[Feature] Support DeepSeek-V2 Model
Motivation
@lvhan028 @grimoire @lzhangzz Do you have plan to support DeepSeek-V2 Model?
Related resources
No response
Additional context
No response
Support of Deepseek v2 might take long time.
- MoE model has not been optimized. I am working on a fused kernel like vllm
- The model has so many weights, that loading the model and distributing it to ranks takes too much time. I need to find a new way to load tp model. That might lead to another refactor.

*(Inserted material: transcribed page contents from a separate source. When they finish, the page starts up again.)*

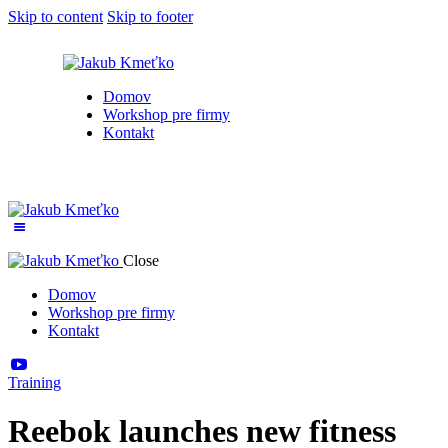
Skip to content
Skip to footer
Domov
Workshop pre firmy
Kontakt
Close
Domov
Workshop pre firmy
Kontakt
Training
Reebok launches new fitness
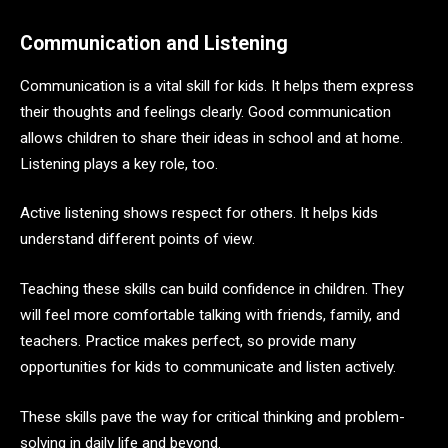
Communication and Listening
Communication is a vital skill for kids. It helps them express
their thoughts and feelings clearly. Good communication
allows children to share their ideas in school and at home.
Listening plays a key role, too.
Active listening shows respect for others. It helps kids
understand different points of view.
Teaching these skills can build confidence in children. They
will feel more comfortable talking with friends, family, and
teachers. Practice makes perfect, so provide many
opportunities for kids to communicate and listen actively.
These skills pave the way for critical thinking and problem-
solving in daily life and beyond.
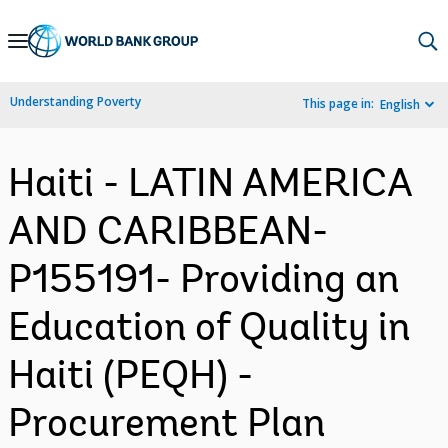
Skip
to
Main
Understanding Poverty
This page in:
English
Navigation
Haiti - LATIN AMERICA
AND CARIBBEAN-
P155191- Providing an
Education of Quality in
Haiti (PEQH) -
Procurement Plan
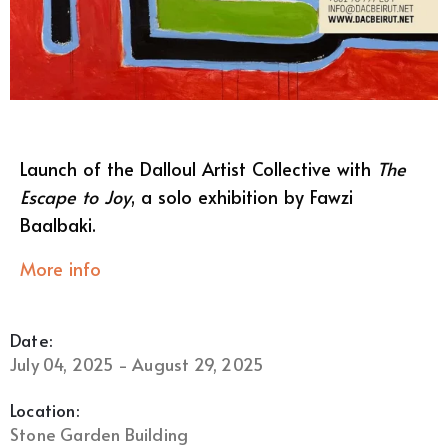
Launch of the Dalloul Artist Collective with
The
Escape to Joy
, a solo exhibition by Fawzi
Baalbaki.
More info
Date:
July 04, 2025 - August 29, 2025
Location:
Stone Garden Building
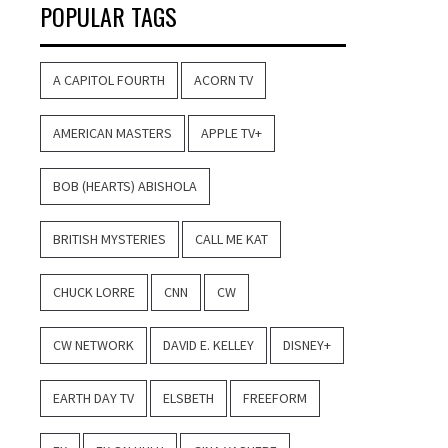
POPULAR TAGS
A CAPITOL FOURTH
ACORN TV
AMERICAN MASTERS
APPLE TV+
BOB (HEARTS) ABISHOLA
BRITISH MYSTERIES
CALL ME KAT
CHUCK LORRE
CNN
CW
CW NETWORK
DAVID E. KELLEY
DISNEY+
EARTH DAY TV
ELSBETH
FREEFORM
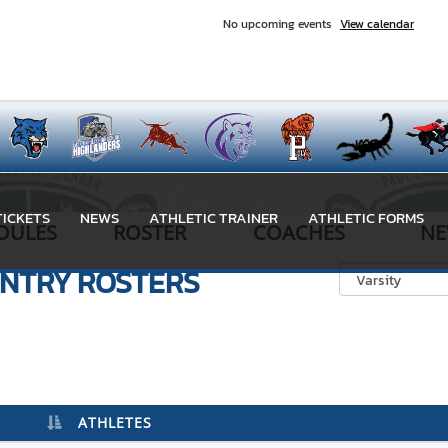
No upcoming events
View calendar
TICKETS
NEWS
ATHLETIC TRAINER
ATHLETIC FORMS
DULES
ROSTER
COACHES
NE
UNTRY
ROSTERS
ATHLETES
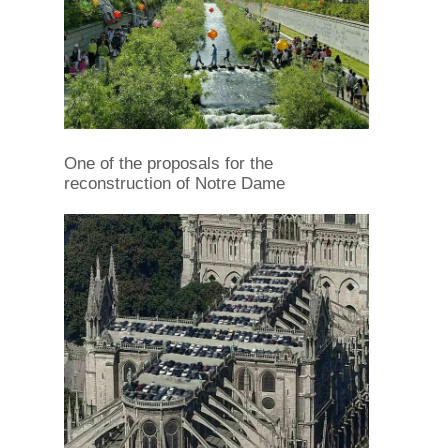
One of the proposals for the
reconstruction of Notre Dame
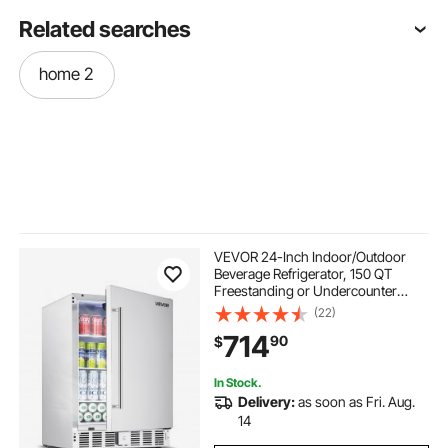
Related searches
home 2
VEVOR 24-Inch Indoor/Outdoor
Beverage Refrigerator, 150 QT
Freestanding or Undercounter
Beverage Fridge, 180 Cans Built-in
(22)
Beer Fridge with Stainless Steel
714
90
$
Body for Residential Home Bar
Commercial Use
In Stock.
Delivery:
as soon as Fri. Aug.
14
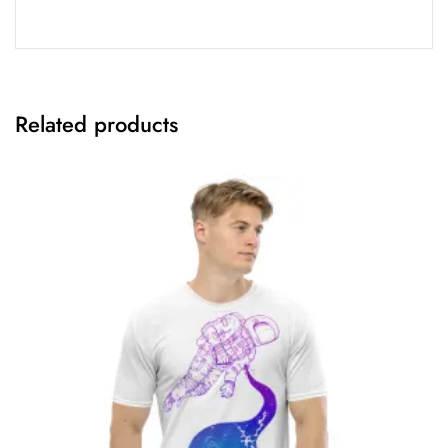
Related products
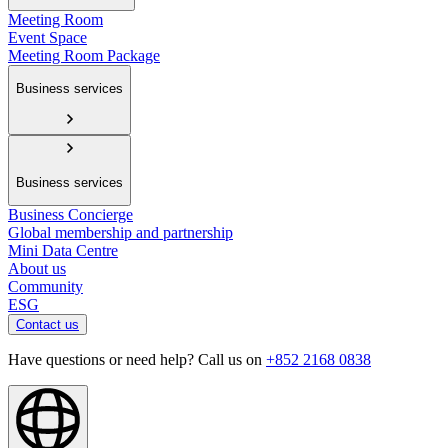
Meeting Room
Event Space
Meeting Room Package
Business services
Business services
Business Concierge
Global membership and partnership
Mini Data Centre
About us
Community
ESG
Contact us
Have questions or need help? Call us on
+852 2168 0838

Support of Deepseek v2 might take long time.
In addition, DeepSeek V2 uses MLA(Multi-head Latent Attention) instead of traditional MHA or GQA. To achieve the best performance, it will also take some time.
Hi Genius Li @lzhangzz Due to its excellent performance and effectiveness, DeepSeek V2 has become a new round of SOTA model. Does TurboMind have plans to support it? I know that supporting this on TurboMind is far more complex than PyTorch, but if possible, the performance would be very impressive.
Mark! I am looking forward to integrating the deepseek-v2 model into the turbomind engine. The performance of deepseek-v2 is excellent!
@Vincent131499 We conducted an internal survey on MLA. Implementing it according to the method in the paper requires modifications to the kernel, which involves a significant amount of engineering work. If interested, you can refer to the blog for the derivation process.